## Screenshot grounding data
++++

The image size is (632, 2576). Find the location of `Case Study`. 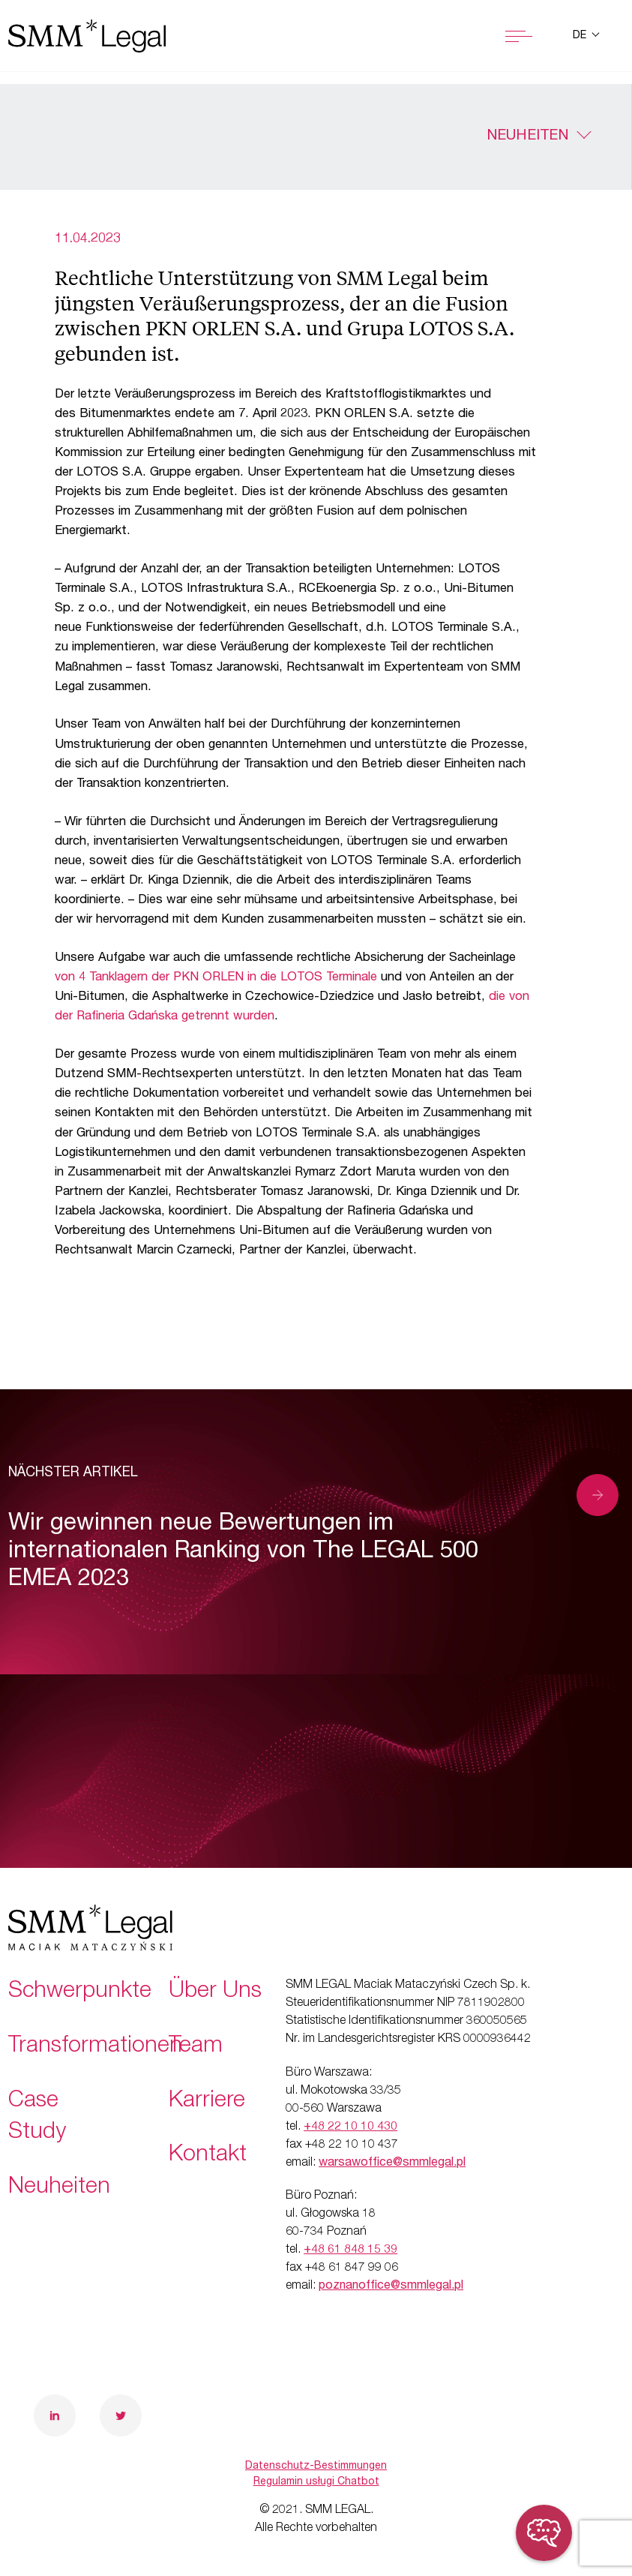

Case Study is located at coordinates (37, 2118).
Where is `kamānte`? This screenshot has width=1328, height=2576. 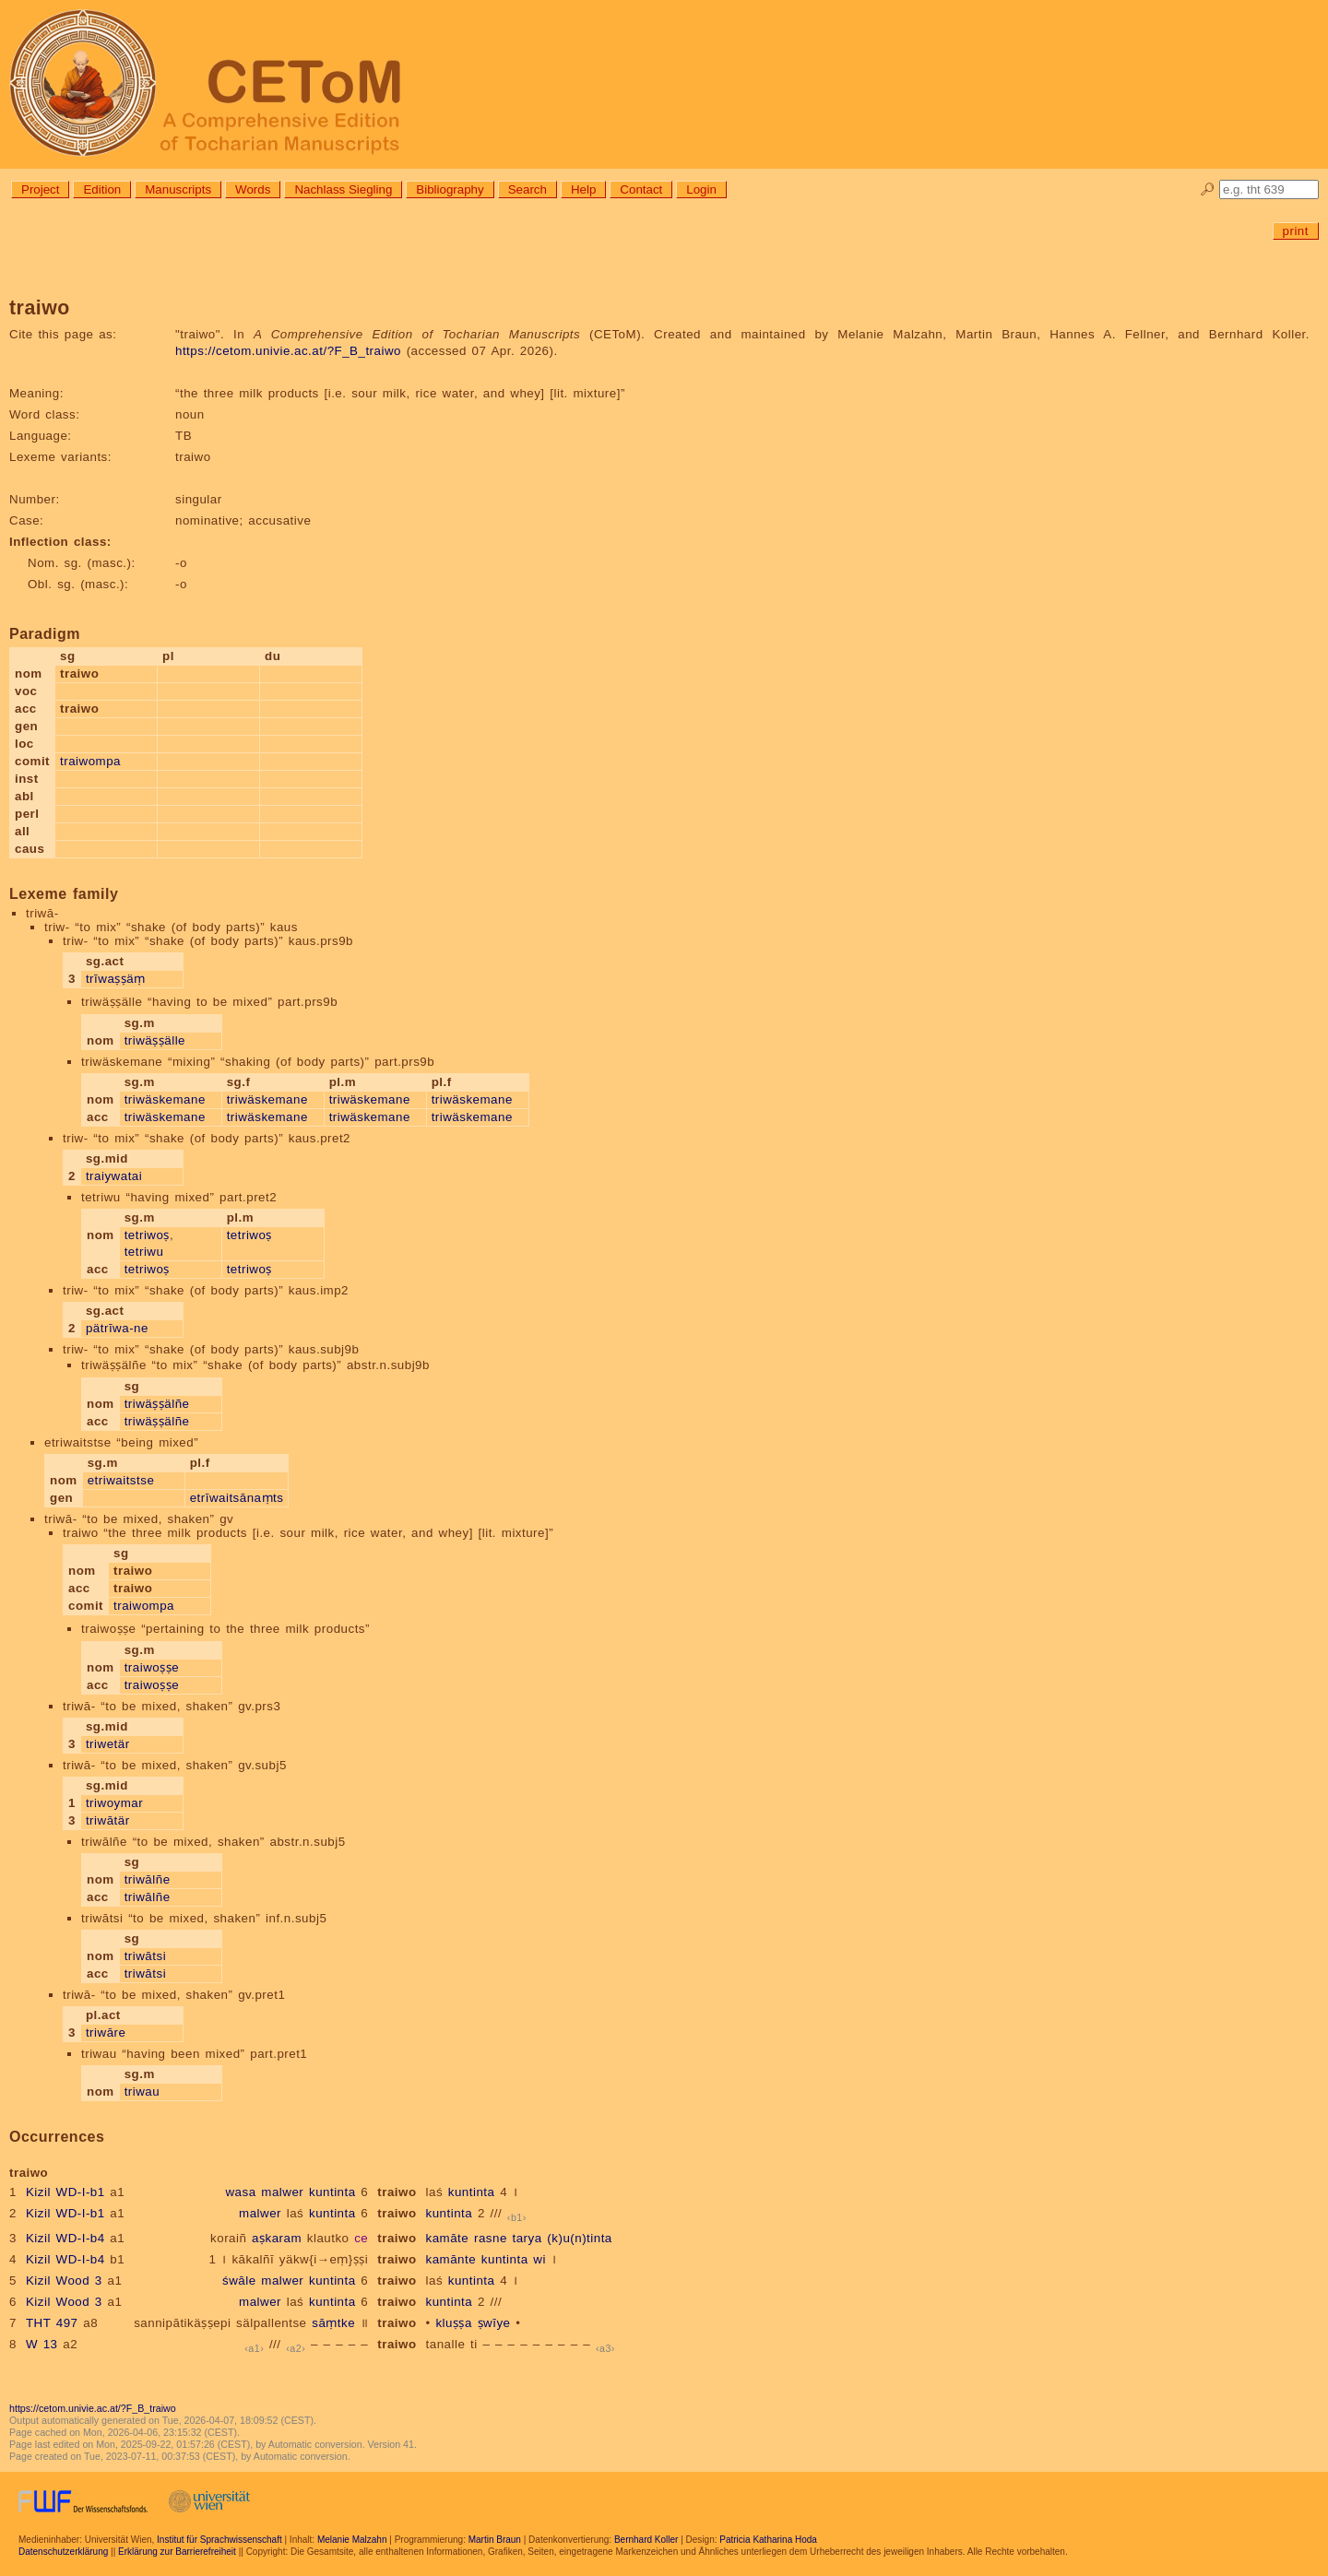
kamānte is located at coordinates (451, 2259).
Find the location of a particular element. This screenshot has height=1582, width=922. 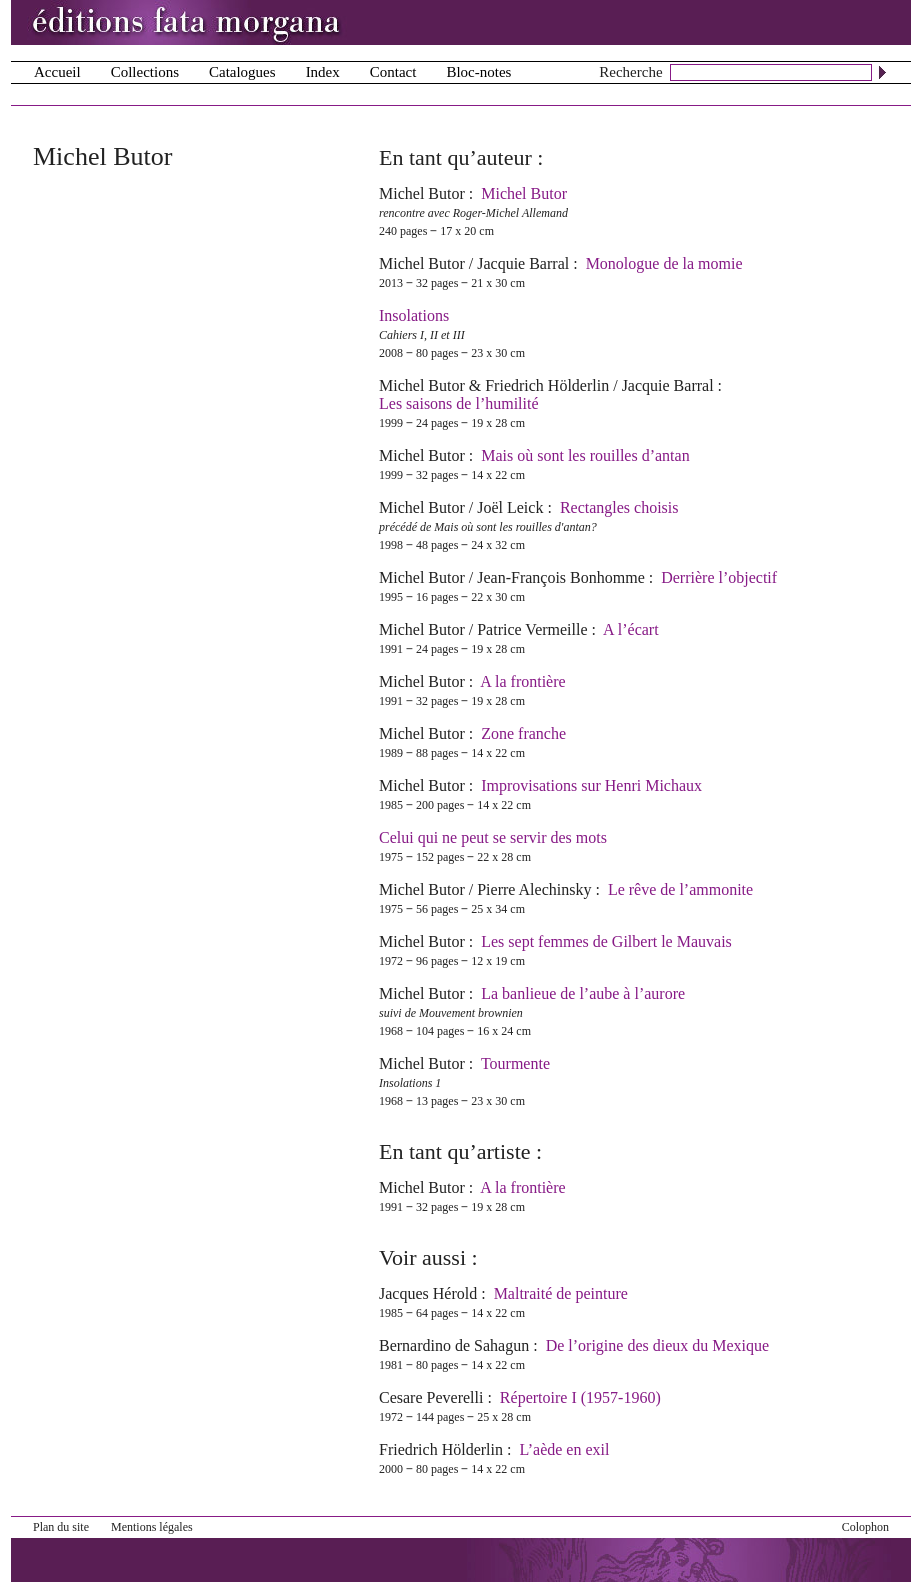

Rectangles choisis is located at coordinates (619, 507).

++++

## Instructions for the task
Starting at the line where "Find the location of a" appears, restate every line through the end of the records above exactly, but omit the pictures.

## Reply
Find the location of a particular element. This screenshot has height=1582, width=922. 

Rectangles choisis is located at coordinates (619, 507).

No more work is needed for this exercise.